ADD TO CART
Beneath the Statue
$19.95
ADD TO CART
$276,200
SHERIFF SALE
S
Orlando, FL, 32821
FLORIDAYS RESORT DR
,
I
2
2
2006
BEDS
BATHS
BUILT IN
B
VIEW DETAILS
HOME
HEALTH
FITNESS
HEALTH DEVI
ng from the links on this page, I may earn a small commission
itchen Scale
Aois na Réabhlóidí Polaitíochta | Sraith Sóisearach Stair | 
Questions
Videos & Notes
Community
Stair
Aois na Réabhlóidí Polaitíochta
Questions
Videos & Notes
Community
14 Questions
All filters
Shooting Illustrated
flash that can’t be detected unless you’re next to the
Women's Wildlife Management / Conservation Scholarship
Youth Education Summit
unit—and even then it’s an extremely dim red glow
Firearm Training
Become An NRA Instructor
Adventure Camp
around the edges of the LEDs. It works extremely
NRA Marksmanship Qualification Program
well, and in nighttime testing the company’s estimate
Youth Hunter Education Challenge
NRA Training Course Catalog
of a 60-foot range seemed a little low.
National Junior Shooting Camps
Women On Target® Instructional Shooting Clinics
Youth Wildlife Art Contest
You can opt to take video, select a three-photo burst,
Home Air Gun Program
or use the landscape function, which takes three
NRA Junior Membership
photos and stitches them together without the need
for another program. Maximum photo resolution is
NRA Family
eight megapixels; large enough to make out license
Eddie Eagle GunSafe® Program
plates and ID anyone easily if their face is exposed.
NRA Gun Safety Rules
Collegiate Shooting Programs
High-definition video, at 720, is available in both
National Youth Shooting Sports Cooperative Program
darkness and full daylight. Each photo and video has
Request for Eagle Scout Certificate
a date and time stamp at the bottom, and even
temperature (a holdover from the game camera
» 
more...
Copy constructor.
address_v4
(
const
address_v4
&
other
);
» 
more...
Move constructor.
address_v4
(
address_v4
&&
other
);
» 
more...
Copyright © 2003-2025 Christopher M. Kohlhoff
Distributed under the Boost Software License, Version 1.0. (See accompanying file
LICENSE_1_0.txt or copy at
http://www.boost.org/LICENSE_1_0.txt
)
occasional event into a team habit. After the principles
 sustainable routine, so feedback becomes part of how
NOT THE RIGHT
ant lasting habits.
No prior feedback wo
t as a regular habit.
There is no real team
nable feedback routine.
########################################
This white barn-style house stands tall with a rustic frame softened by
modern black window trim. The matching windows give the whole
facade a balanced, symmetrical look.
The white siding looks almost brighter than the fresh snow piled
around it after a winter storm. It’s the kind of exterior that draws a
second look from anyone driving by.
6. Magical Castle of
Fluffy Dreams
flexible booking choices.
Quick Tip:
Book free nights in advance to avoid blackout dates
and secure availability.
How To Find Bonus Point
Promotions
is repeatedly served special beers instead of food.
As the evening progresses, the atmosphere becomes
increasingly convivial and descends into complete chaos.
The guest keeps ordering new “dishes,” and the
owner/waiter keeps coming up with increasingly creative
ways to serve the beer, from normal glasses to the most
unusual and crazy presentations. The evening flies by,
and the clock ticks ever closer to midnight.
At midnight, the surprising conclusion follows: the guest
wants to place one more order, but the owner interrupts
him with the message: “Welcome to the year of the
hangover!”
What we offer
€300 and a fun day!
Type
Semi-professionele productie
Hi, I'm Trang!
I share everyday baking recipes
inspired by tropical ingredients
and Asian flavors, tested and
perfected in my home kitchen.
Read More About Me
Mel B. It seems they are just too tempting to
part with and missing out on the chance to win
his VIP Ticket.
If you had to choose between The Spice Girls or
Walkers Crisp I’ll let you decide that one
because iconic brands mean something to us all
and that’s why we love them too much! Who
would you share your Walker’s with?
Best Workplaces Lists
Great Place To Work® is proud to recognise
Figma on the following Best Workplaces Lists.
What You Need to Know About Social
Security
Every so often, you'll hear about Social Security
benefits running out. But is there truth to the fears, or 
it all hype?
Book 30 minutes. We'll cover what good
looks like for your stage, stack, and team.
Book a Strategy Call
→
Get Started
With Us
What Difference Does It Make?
########################################
■ **Task objective**: Reproduce the lines of the entries above from the one with "Every so often, you'll" to the one with "What Difference Does It Make?", both included, exactly and without any other line.

■ **Completed task**:
Every so often, you'll hear about Social Security
benefits running out. But is there truth to the fears, or 
it all hype?
Book 30 minutes. We'll cover what good
looks like for your stage, stack, and team.
Book a Strategy Call
→
Get Started
With Us
What Difference Does It Make?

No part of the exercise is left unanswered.